* [What you are asked to do]: Lines before the one containing "therapy session?" are to be left out; that line and all after it, through the end of the material below, are to be written out exactly.

* [Data records]:
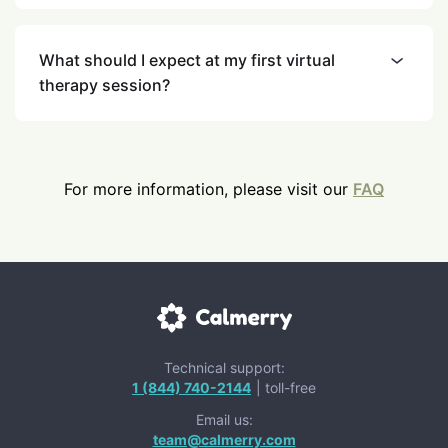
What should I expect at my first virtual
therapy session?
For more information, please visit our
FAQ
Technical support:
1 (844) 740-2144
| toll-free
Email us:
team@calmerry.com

* [Solution for this task]:
therapy session?
For more information, please visit our
FAQ
Technical support:
1 (844) 740-2144
| toll-free
Email us:
team@calmerry.com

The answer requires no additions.